Nor was Morse idle as a clergyman. He wrote extensively in support of orthodox Calvinism and against the rising tide of liberal Unitarianism. He was a founder of the Andover Theological Seminary. Then, at the age of fifty-nine, his life took yet another turn. His interest in America's geography had brought him to a strong concern for America's Native inhabitants. In 1820 he returned to Yale and accepted an appointment from the Secretary of War to do a major study of American Indians.
For two years he traveled from one Indian nation to another, describing each tribe -- a few hundred here, a thousand there. The tone of his report is always one of consummate respect. Of course he was dealing in a swamp of treaties, agreements and vested interests. But at that early date he was still operating in good faith.
In those days, Indians were deeply involved in commerce with whites. Morse lists the cost of hides and Indian blankets in powder and musket balls. The Indian population already included mixed races and freed slaves. Some tribes barred Jesuit missionaries because they obviously carried the devastating disease of smallpox.
The mood would soon change as the Indians were driven west. But, for the moment, Morse captures a time of détente between two very different ethnic groups. Taken together, all Morse's writings do that. They give us a window upon a vast world poised to shrink.
In a few years, his son's new telegraph would give us instant communication with remote Astoria and Drake's Bay. A few generations later, we find ourselves reading the dream that was manifest in Morse's sprawling geography, in airline schedules.
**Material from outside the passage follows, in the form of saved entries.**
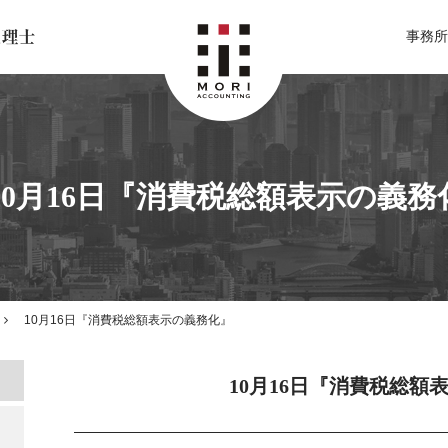
北関東 足利市の公認会計士・税理士事務所 森会計事務所
事務所
10月16日『消費税総額表示の義務
10月16日『消費税総額表示の義務化』
10月16日『消費税総額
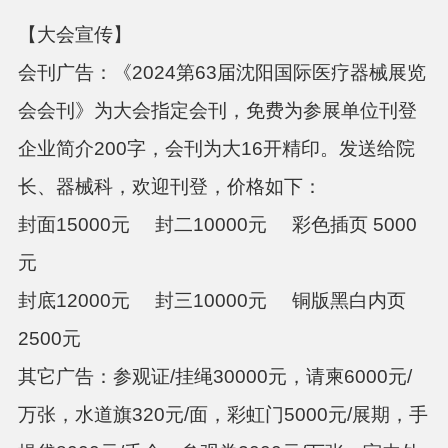
【大会宣传】
会刊广告：
《
2024第63届沈阳国际医疗器械展览
会会刊》为大会指定会刊，免费为参展单位刊登
企业简介200字，会刊为大16开精印。发送给院
长、器械科，欢迎刊登，价格如下：
封面
15000元 封二10000元 彩色插页 5000
元
封底
12000元 封三10000元 铜版黑白内页
2500元
其它广告：
参观证
/挂绳30000元，请柬6000元/
万张，水道旗320元/面，彩虹门5000元/展期，手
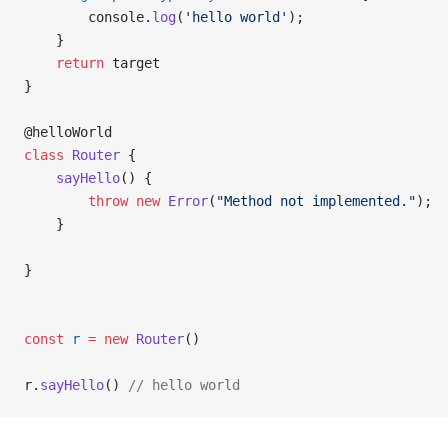
        console.
log
(
'hello world'
);
    }
return
 target
}
@helloWorld
class
Router
 {
sayHello
() {
throw
new
Error
(
"Method not implemented."
);
    }
}
const
r
=
new
Router
()
r.
sayHello
() 
// hello world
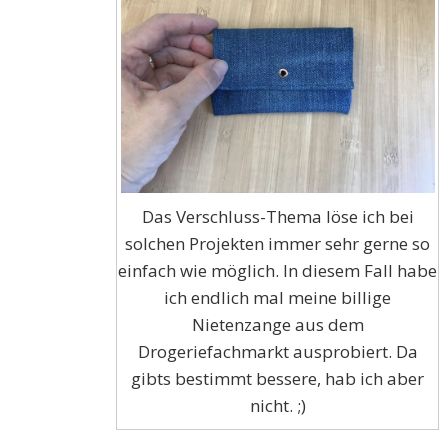
Das Verschluss-Thema löse ich bei
solchen Projekten immer sehr gerne so
einfach wie möglich. In diesem Fall habe
ich endlich mal meine billige
Nietenzange aus dem
Drogeriefachmarkt ausprobiert. Da
gibts bestimmt bessere, hab ich aber
nicht. ;)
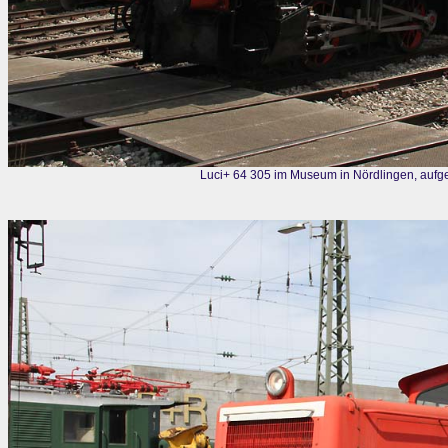
Luci+ 64 305 im Museum in Nördlingen, auf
I'm John Lienhard, at the University of Houston, where we're interested in the way inventive minds work.
Morse, J., The American Gazetteer, ... . Boston: At the Presses of S. Hall, and Thomas Anderson, 1797. (See also a facsimile copy titled The First American Frontier. [New York??]: Arno Press, Inc., 1971.
Morse, J., A Report to the Secretary of War of the United States, on Indian Affairs. New York: Augustus M. Kelley, 1970.
For more on Jedidiah Morse's life see The National Encyclopaedia of American Biography and various editions of the Encyclopaedia Britannica.